Along with detailing another procedural rule, the Consumer Financial Protection Bureau (CFPB) found another potential way to examine your operations and potentially take actions against your company.

This week, the CFPB announced that it is invoking a largely unused legal provision to examine nonbank financial companies that the bureau believes can pose risks to consumers.

The CFPB said in a news release that utilizing this “dormant authority” will help protect consumers and “level the playing field” between banks and nonbanks.

Officials explained such risky conduct may involve, for example, potentially unfair, deceptive, or abusive acts or practices, or other acts or practices that potentially violate federal consumer financial law. The bureau may base such reasonable cause determinations on complaints collected by the CFPB, or on information from other sources, such as judicial opinions and administrative decisions.

The CFPB said it may also learn of such risks through whistleblower complaints, state partners, federal partners, or news reports.

The agency added that it is also seeking public comments on a procedural rule to make this process more transparent.
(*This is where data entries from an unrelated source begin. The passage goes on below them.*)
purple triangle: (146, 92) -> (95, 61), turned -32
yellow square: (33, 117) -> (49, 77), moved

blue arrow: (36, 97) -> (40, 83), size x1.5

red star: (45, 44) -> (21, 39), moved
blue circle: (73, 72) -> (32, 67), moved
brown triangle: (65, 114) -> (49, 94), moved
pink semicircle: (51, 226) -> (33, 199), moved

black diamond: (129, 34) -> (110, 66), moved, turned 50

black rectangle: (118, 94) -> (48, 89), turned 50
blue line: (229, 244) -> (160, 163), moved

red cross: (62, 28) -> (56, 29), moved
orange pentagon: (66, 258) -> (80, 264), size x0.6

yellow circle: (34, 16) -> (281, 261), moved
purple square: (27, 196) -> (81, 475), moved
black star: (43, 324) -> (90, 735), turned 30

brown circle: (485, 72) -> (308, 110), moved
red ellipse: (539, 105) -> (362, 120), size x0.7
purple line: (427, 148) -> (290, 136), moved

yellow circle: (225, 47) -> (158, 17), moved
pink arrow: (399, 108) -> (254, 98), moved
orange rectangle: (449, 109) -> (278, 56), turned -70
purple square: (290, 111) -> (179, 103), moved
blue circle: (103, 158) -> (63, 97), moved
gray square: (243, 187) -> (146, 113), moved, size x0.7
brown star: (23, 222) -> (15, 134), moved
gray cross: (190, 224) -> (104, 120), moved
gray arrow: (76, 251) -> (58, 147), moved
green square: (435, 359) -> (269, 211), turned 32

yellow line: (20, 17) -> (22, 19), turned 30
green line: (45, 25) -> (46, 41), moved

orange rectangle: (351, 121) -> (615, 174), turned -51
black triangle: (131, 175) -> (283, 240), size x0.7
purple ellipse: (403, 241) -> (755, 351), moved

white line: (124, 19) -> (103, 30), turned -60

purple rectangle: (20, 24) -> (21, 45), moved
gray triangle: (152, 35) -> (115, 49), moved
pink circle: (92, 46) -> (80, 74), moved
“Given the rapid growth of consumer offerings by nonbanks, the CFPB is now utilizing a dormant authority to hold nonbanks to the same standards that banks are held to,” CFPB director Rohit Chopra said in the news release. “This authority gives us critical agility to move as quickly as the market, allowing us to conduct examinations of financial companies posing risks to consumers and stop harm before it spreads.”

Under the Dodd-Frank Wall Street Reform and Consumer Protection Act of 2010, the CFPB reiterated that it has authority to use traditional law enforcement to stop companies from engaging in conduct that pose risk to consumers. The bureau acknowledged this power can involve adversarial litigation.

“However, the law also gives the CFPB authority to conduct supervisory examinations to review the books and records of regulated entities,” the bureau said in the news release. “CFPB examiners typically provide a report to entities with problems that need to be addressed, and responsible institutions typically take prompt corrective action.”

For decades before the Dodd-Frank Act, the CFPB pointed out that only banks and credit unions were subject to federal supervision.

“But after the 2008 financial crisis in which nonbank companies played a pivotal role, Congress tasked the CFPB with supervising certain nonbanks, in addition to large depository institutions with more than $10 billion in assets and their service providers,” officials said, asserting that many firms they now can supervise operate nationally and brand themselves as “fintechs.”

The regulator went on to mention that entities subject to the CFPB nonbank supervision can include nonbanks whose activities the CFPB has “reasonable cause” to determine pose risks to consumers.

“This authority is not specific to any particular consumer financial product or service,” officials said. “While the CFPB did implement the provision through a procedural rule in 2013, the agency has now begun to invoke this authority. This will allow the CFPB to be agile and supervise entities that may be fast-growing or are in markets outside the existing nonbank supervision program.”

Another CFPB rule update

The CFPB also issued a procedural rule this week to increase the transparency of the risk-determination process.

Unlike other provisions of law regarding nonbank supervision, the bureau explained in the same release that entities subject to supervision based on risk are given notice and an opportunity to respond.

In order to provide greater guidance to the marketplace on how the CFPB will make determinations, the CFPB is updating an aspect of its procedures for risk determinations to authorize the release of certain information about any final determinations made,” officials said about the procedural rule that can be viewed online.

“The company involved will have an opportunity to provide input to the CFPB on what information is released to the public,” officials added.